From: Bryan Derksen bryan.derksen@shaw.ca
Seems to me that having people trust information from Wikipedia about drug dosages at face value _at all_ is the scary prospect.
I think many Wikipedians have enough of an academic background to know that it is not necessarily true just because I Read It In A Book." And they are familiar enough with Wikipedia to use it cautiously.
I do _not_ think this is true of the general public. The general public takes advice from the Reader's Digest, pharmaceutical direct- to-consumer advertising, and paperback books in racks at health-food stores quite seriously.
I think the whole medical-advice business is potentially quite dangerous to Wikipedia's health.
I worked for an extended period of time with the spiny black Caribbean sea urchin, Diadema antillarum. During that time I got innumerable spines and bits of spine stuck, embedded, etc. in my flesh and regarded them as no more than a nuisance. I didn't do anything in particular about them, and in a few days they would apparently dissolve or get absorbed or go away, leaving not much more than a purple tattoo-dot. They never got infected or caused much pain. On a scale of 0 to 10, where a bee sting is 5, brushing lightly against fire coral is 4, and an ordinary wood splinter is 3, these were about a 1. These are of course _my_ results. Your pain and suffering may vary.
I knew that the locals "treated" sea urchin spine injuries by urinating on them, but, well, that was gross, and I didn't bother.
I also knew that a Diadema spine injury plays a role in Ian Fleming's novel "Thunderball," in which James Bond indulges in what seems to me to be a bit of sadomasochistic foreplay by biting a sea urchin spine out of a lovely young woman's foot; in reality I'd think a human bite would be far more dangerous to a lovely young woman's foot than an urchin spine wound. But I digress.
In our sea urchin article, over the years people keep dropping in hints and tips about treating injuries from sea urchin spines. At first I thought it was the sort of entertaining and possibly useful folklore that should say in the article.

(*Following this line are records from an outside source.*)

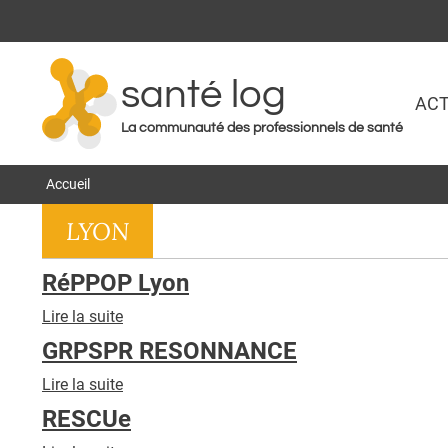
santé log
ACT
La communauté des professionnels de santé
Accueil
LYON
RéPPOP Lyon
Lire la suite
de
RéPPOP
GRPSPR RESONNANCE
Lyon
Lire la suite
de
GRPSPR
RESCUe
RESONNANCE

When I started checking things out, I found that the range of published opinion on recommended treatment of sea urchin wounds was astonishing. But what really freaked me out was that the range of published opinion on their _seriousness_ was even more astonishing. Thus http://scuba-doc.com/irritants.htm says
"Sea urchin spine injury is usually a benign process that rarely comes to the attention of a physician. Aside from the transient episode of excruciating pain which responds dramatically to hot water soaks, there is usually no residual disability.
Pretty innocuous-sounding, right? I wonder, incidentally, whether "hot-water soaks" is a euphemism for the folk remedy I mentioned. Of course, it goes on a little ominously to say "As in any puncture wound, tetanus prophylaxis and observation for latent infection is advised. Complications arise, however, when spines are embedded over bony prominences, within joints, or in contact with nerves. Cases are associated with sea urchin injuries has not been previously reported in the literature. When such injuries necessitate exploration, aseptic surgical technique is required."
And an emergency medicine text (whose online link has, alas, gone dead) said:
"External percussion to achieve spine fragmentation is contraindicated" and "Spines within a joint or adjacent to a neurovascular structure should be referred to a surgeon to extract all fragments as soon as possible, and surgical exploration for embedded particles should be delayed until a diagnosis can be made by soft tissue radiography or magnetic resonance imaging (MRI)"
And I just Googled a book called "Learning from Medical Errors," http://books.google.com/books? vid=ISBN1857757688&id=3EMWy_Hj9EYC&pg=PA194&lpg=PA194&dq=sea+urchin +spine+injury&sig=OdSzTSr7c0_oxp6rjcLAPa33TxM which describes a sea urchin wound that wasn't properly diagnosed (and, yes, was part of a biggish laceration), as a result of which the patient "underwent a long and complicated hospital course of course" involving multiple surgeries, skin grafts, and ultimately a lawsuit that was settled for $450,000.
In other words, a sea urchin spine is usually no big deal, but sometimes it _is_ a big deal. It is exactly the sort of thing for which it is worth while spending the money for a doctor's advice.
And exactly the sort of thing for which I would hate to have _any_ connection with a Wikipedia page that said "no big deal, just pee on it."
I'm not saying it's likely that anyone could successfully sue Wikipedia for the bad consequences of bad Wikipedia advice, but, as with l'affaire Seigenthaler, the potential for serious unpleasantness is real.
I intend to make sure that the sea urchin article does _not_ discuss treatment of sea urchin wounds... or, at the very, very most, if it says anything at all, says something uselessly vague and CYA like "sea urchin wounds have the potential for being quite serious, and advice should be sought from physician or a reliable book on treatment of wounds from venomous marine animals."